● **WORK REQUIRED**
In this exercise, print only the lines of the records below from the one with "от 17 160 руб." through the one with "organiseret arbejdsstation. Du", inclusive. Pictures are not part of the copy.

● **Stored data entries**
+++
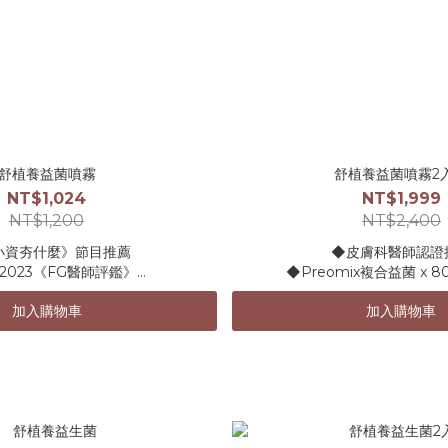
舒植養益菌噴霧
舒植養益菌噴霧2
NT$1,024
NT$1,999
NT$1,200
NT$2,400
《小資夯什麼》節目推薦
◆皮膚科醫師認證
獲2023《FG醫師評鑑》
◆Preomix複合益菌 x 
◆皮膚科醫師推薦
◆益膚植養技術打造好
加入購物車
加入購物車
0-99歲皆可使用
◆SOS專用穩膚
速舒緩保濕穩膚噴霧
◆小分子玻尿酸保
植養技術打造好肌微生態
◆極細膩的舒緩
ix複合益菌 x 80+植萃補給
--------------------------------
分子玻尿酸保濕固柢
◇基本規格：50
極細膩的舒緩呵護
◇使用方式
日常調理：每日針對需要保養的肌膚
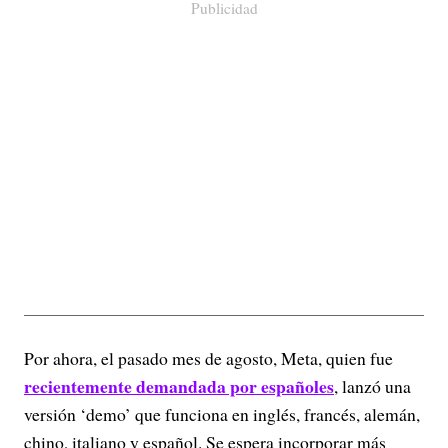
Publicidad
Por ahora, el pasado mes de agosto, Meta, quien fue
recientemente demandada por españoles
, lanzó una
versión ‘demo’ que funciona en inglés, francés, alemán,
chino, italiano y español. Se espera incorporar más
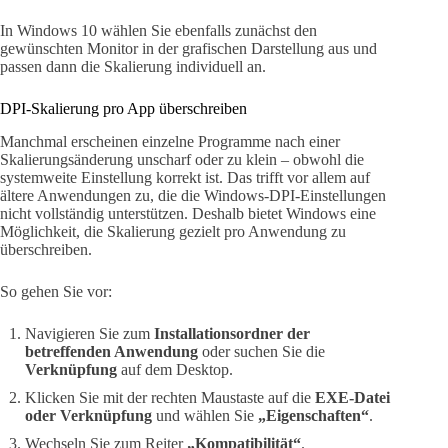
In Windows 10 wählen Sie ebenfalls zunächst den
gewünschten Monitor in der grafischen Darstellung aus und
passen dann die Skalierung individuell an.
DPI-Skalierung pro App überschreiben
Manchmal erscheinen einzelne Programme nach einer
Skalierungsänderung unscharf oder zu klein – obwohl die
systemweite Einstellung korrekt ist. Das trifft vor allem auf
ältere Anwendungen zu, die die Windows-DPI-Einstellungen
nicht vollständig unterstützen. Deshalb bietet Windows eine
Möglichkeit, die Skalierung gezielt pro Anwendung zu
überschreiben.
So gehen Sie vor:
Navigieren Sie zum
Installationsordner der
betreffenden Anwendung
oder suchen Sie die
Verknüpfung
auf dem Desktop.
Klicken Sie mit der rechten Maustaste auf die
EXE-Datei
oder Verknüpfung
und wählen Sie
„Eigenschaften“
.
Wechseln Sie zum Reiter
„Kompatibilität“
.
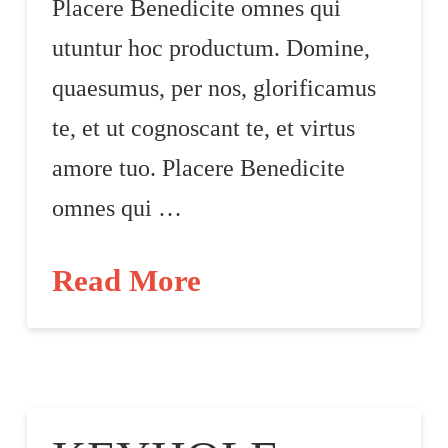
Placere Benedicite omnes qui
utuntur hoc productum. Domine,
quaesumus, per nos, glorificamus
te, et ut cognoscant te, et virtus
amore tuo. Placere Benedicite
omnes qui …
Read More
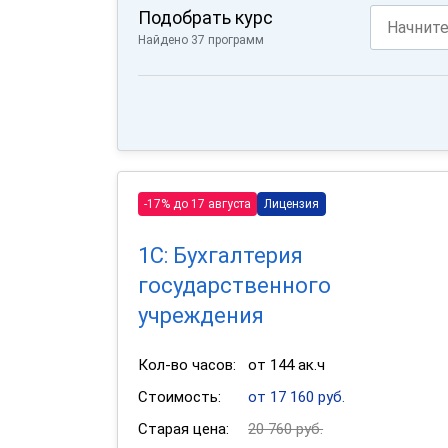
Подобрать курс
Найдено 37 программ
-17% до 17 августа
Лицензия
1С: Бухгалтерия
государственного
учреждения
Кол-во часов:
от 144 ак.ч
Стоимость:
от 17 160 руб.
Старая цена:
20 760 руб.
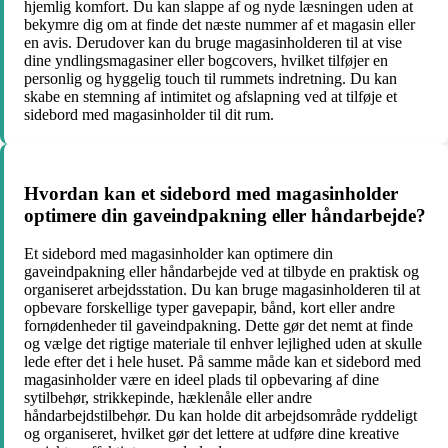
hjemlig komfort. Du kan slappe af og nyde læsningen uden at
bekymre dig om at finde det næste nummer af et magasin eller
en avis. Derudover kan du bruge magasinholderen til at vise
dine yndlingsmagasiner eller bogcovers, hvilket tilføjer en
personlig og hyggelig touch til rummets indretning. Du kan
skabe en stemning af intimitet og afslapning ved at tilføje et
sidebord med magasinholder til dit rum.
Hvordan kan et sidebord med magasinholder
optimere din gaveindpakning eller håndarbejde?
Et sidebord med magasinholder kan optimere din
gaveindpakning eller håndarbejde ved at tilbyde en praktisk og
organiseret arbejdsstation. Du kan bruge magasinholderen til at
opbevare forskellige typer gavepapir, bånd, kort eller andre
fornødenheder til gaveindpakning. Dette gør det nemt at finde
og vælge det rigtige materiale til enhver lejlighed uden at skulle
lede efter det i hele huset. På samme måde kan et sidebord med
magasinholder være en ideel plads til opbevaring af dine
sytilbehør, strikkepinde, hæklenåle eller andre
håndarbejdstilbehør. Du kan holde dit arbejdsområde ryddeligt
og organiseret, hvilket gør det lettere at udføre dine kreative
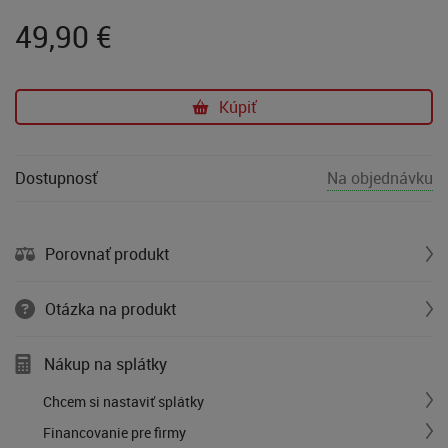
49,90
€
Kúpiť
Dostupnosť
Na objednávku
Porovnať produkt
Otázka na produkt
Nákup na splátky
Chcem si nastaviť splátky
Financovanie pre firmy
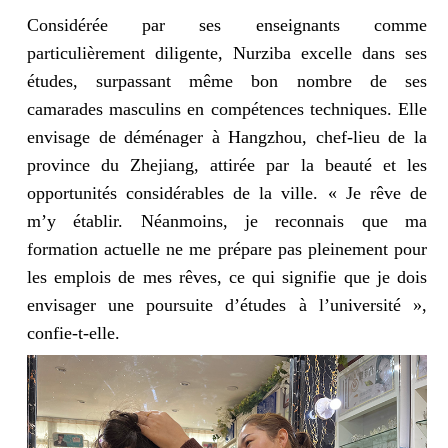
Considérée par ses enseignants comme
particulièrement diligente, Nurziba excelle dans ses
études, surpassant même bon nombre de ses
camarades masculins en compétences techniques. Elle
envisage de déménager à Hangzhou, chef-lieu de la
province du Zhejiang, attirée par la beauté et les
opportunités considérables de la ville. « Je rêve de
m’y établir. Néanmoins, je reconnais que ma
formation actuelle ne me prépare pas pleinement pour
les emplois de mes rêves, ce qui signifie que je dois
envisager une poursuite d’études à l’université »,
confie-t-elle.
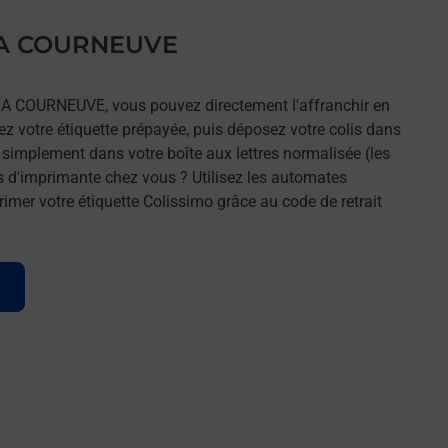
 LA COURNEUVE
 LA COURNEUVE, vous pouvez directement l'affranchir en
mez votre étiquette prépayée, puis déposez votre colis dans
t simplement dans votre boîte aux lettres normalisée (les
s d'imprimante chez vous ? Utilisez les automates
imer votre étiquette Colissimo grâce au code de retrait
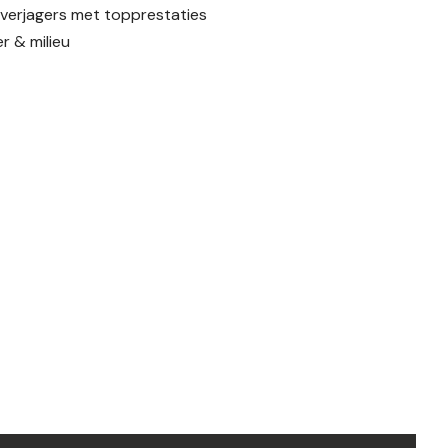
nverjagers met topprestaties
r & milieu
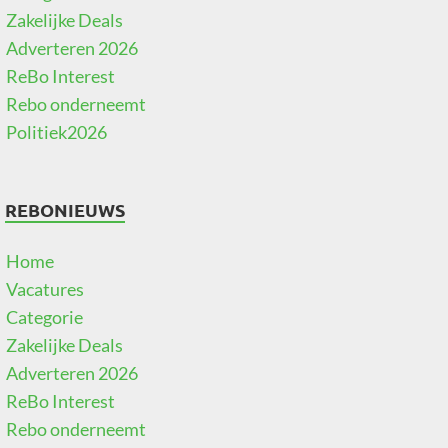
Zakelijke Deals
Adverteren 2026
ReBo Interest
Rebo onderneemt
Politiek2026
REBONIEUWS
Home
Vacatures
Categorie
Zakelijke Deals
Adverteren 2026
ReBo Interest
Rebo onderneemt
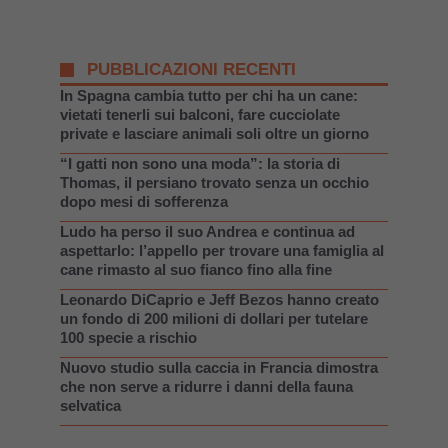
PUBBLICAZIONI RECENTI
In Spagna cambia tutto per chi ha un cane:
vietati tenerli sui balconi, fare cucciolate
private e lasciare animali soli oltre un giorno
“I gatti non sono una moda”: la storia di
Thomas, il persiano trovato senza un occhio
dopo mesi di sofferenza
Ludo ha perso il suo Andrea e continua ad
aspettarlo: l’appello per trovare una famiglia al
cane rimasto al suo fianco fino alla fine
Leonardo DiCaprio e Jeff Bezos hanno creato
un fondo di 200 milioni di dollari per tutelare
100 specie a rischio
Nuovo studio sulla caccia in Francia dimostra
che non serve a ridurre i danni della fauna
selvatica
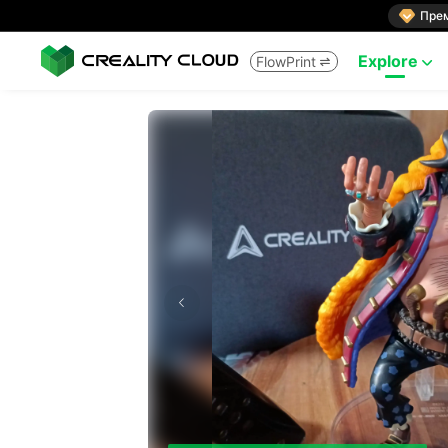

Пре
Explore
FlowPrint


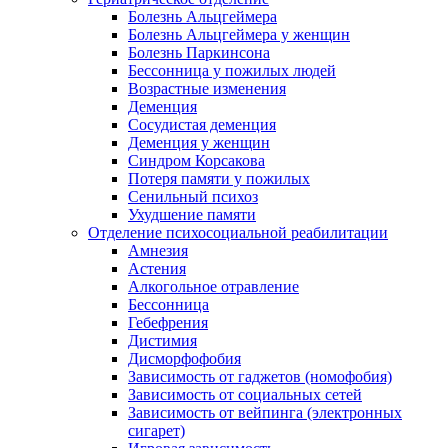
Болезнь Альцгеймера
Болезнь Альцгеймера у женщин
Болезнь Паркинсона
Бессонница у пожилых людей
Возрастные изменения
Деменция
Сосудистая деменция
Деменция у женщин
Синдром Корсакова
Потеря памяти у пожилых
Сенильный психоз
Ухудшение памяти
Отделение психосоциальной реабилитации
Амнезия
Астения
Алкогольное отравление
Бессонница
Гебефрения
Дистимия
Дисморфофобия
Зависимость от гаджетов (номофобия)
Зависимость от социальных сетей
Зависимость от вейпинга (электронных
сигарет)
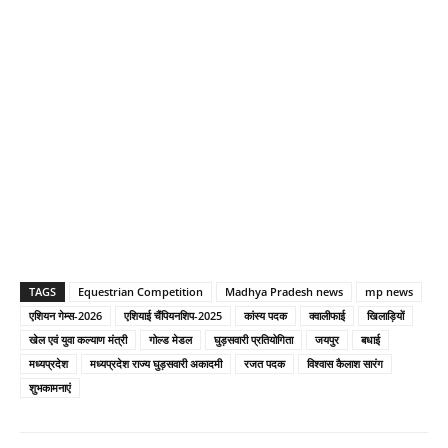
TAGS
Equestrian Competition
Madhya Pradesh news
mp news
एशियन गेम्स-2026
एशियाई चैंपियनशिप-2025
कांस्य पदक
क्वालीफाई
खिलाड़ियों
खेल एवं युवा कल्याण मंत्री
गोल्ड मेडल
घुड़सवारी प्रतियोगिता
जयपुर
बधाई
मध्यप्रदेश
मध्यप्रदेश राज्य घुड़सवारी अकादमी
रजत पदक
विश्वास कैलाश सारंग
शुभकामनाएं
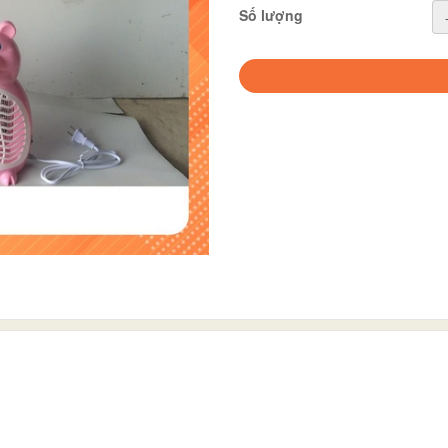
Số lượng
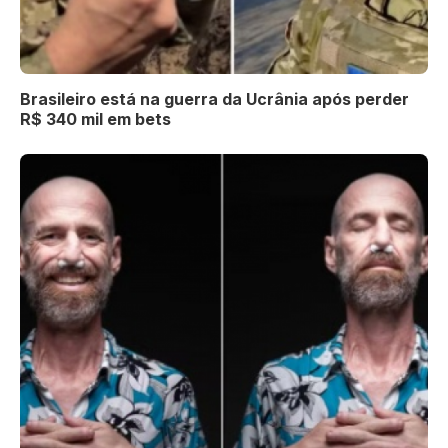
Brasileiro está na guerra da Ucrânia após perder
R$ 340 mil em bets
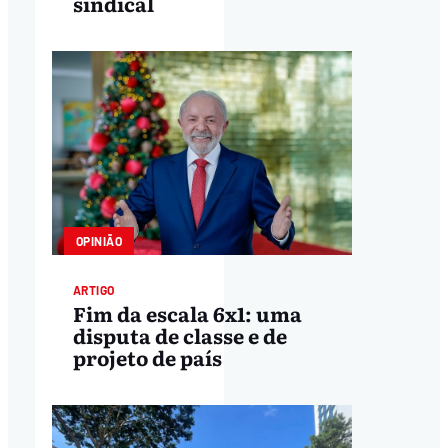
sindical
OPINIÃO
ARTIGO
Fim da escala 6x1: uma
disputa de classe e de
projeto de país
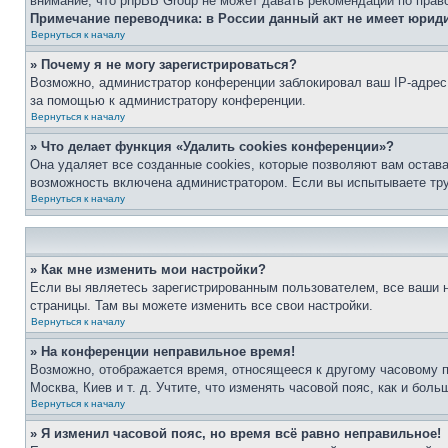
внимание, что phpBB Group не может давать рекомендаций по прав
Примечание переводчика: в России данный акт не имеет юрид
Вернуться к началу
» Почему я не могу зарегистрироваться?
Возможно, администратор конференции заблокировал ваш IP-адрес 
за помощью к администратору конференции.
Вернуться к началу
» Что делает функция «Удалить cookies конференции»?
Она удаляет все созданные cookies, которые позволяют вам остав
возможность включена администратором. Если вы испытываете тру
Вернуться к началу
» Как мне изменить мои настройки?
Если вы являетесь зарегистрированным пользователем, все ваши н
страницы. Там вы можете изменить все свои настройки.
Вернуться к началу
» На конференции неправильное время!
Возможно, отображается время, относящееся к другому часовому поя
Москва, Киев и т. д. Учтите, что изменять часовой пояс, как и бо
Вернуться к началу
» Я изменил часовой пояс, но время всё равно неправильное!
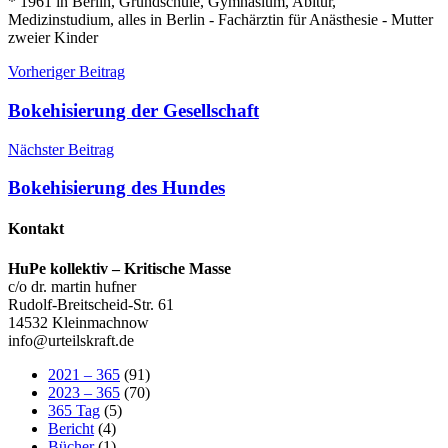
* 1961 in Berlin, Grundschule, Gymnasium, Abitur,
Medizinstudium, alles in Berlin - Fachärztin für Anästhesie - Mutter
zweier Kinder
Beitragsnavigation
Vorheriger Beitrag
Bokehisierung der Gesellschaft
Nächster Beitrag
Bokehisierung des Hundes
Kontakt
HuPe kollektiv – Kritische Masse
c/o dr. martin hufner
Rudolf-Breitscheid-Str. 61
14532 Kleinmachnow
info@urteilskraft.de
2021 – 365
(91)
2023 – 365
(70)
365 Tag
(5)
Bericht
(4)
Bücher
(1)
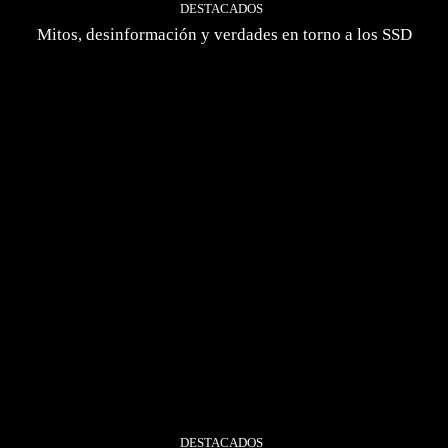
DESTACADOS
Mitos, desinformación y verdades en torno a los SSD
DESTACADOS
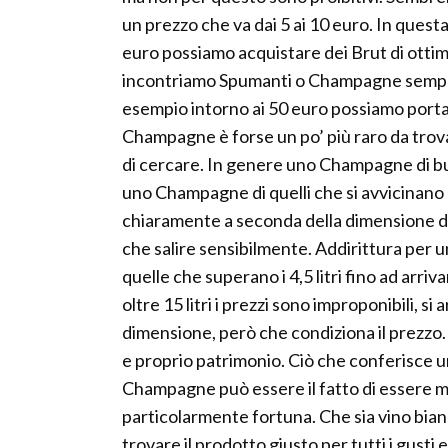
un prezzo che va dai 5 ai 10 euro. In questa
euro possiamo acquistare dei Brut di otti
incontriamo Spumanti o Champagne sempre pi
esempio intorno ai 50 euro possiamo portar
Champagne è forse un po’ più raro da trova
di cercare. In genere uno Champagne di bu
uno Champagne di quelli che si avvicinano 
chiaramente a seconda della dimensione del
che salire sensibilmente. Addirittura per u
quelle che superano i 4,5 litri fino ad arriv
oltre 15 litri i prezzi sono improponibili, si
dimensione, però che condiziona il prezzo. 
e proprio patrimonio. Ciò che conferisce un
Champagne può essere il fatto di essere m
particolarmente fortuna. Che sia vino bian
trovare il prodotto giusto per tutti i gusti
+++
● **ANSWER BOX**
от 17 160 руб.
Старая цена:
20 760 руб.
hjemlig komfort. Du kan slappe af og nyde læsningen uden at
bekymre dig om at finde det næste nummer af et magasin eller
en avis. Derudover kan du bruge magasinholderen til at vise
dine yndlingsmagasiner eller bogcovers, hvilket tilføjer en
personlig og hyggelig touch til rummets indretning. Du kan
skabe en stemning af intimitet og afslapning ved at tilføje et
sidebord med magasinholder til dit rum.
Hvordan kan et sidebord med magasinholder
optimere din gaveindpakning eller håndarbejde?
Et sidebord med magasinholder kan optimere din
gaveindpakning eller håndarbejde ved at tilbyde en praktisk og
organiseret arbejdsstation. Du kan bruge magasinholderen til at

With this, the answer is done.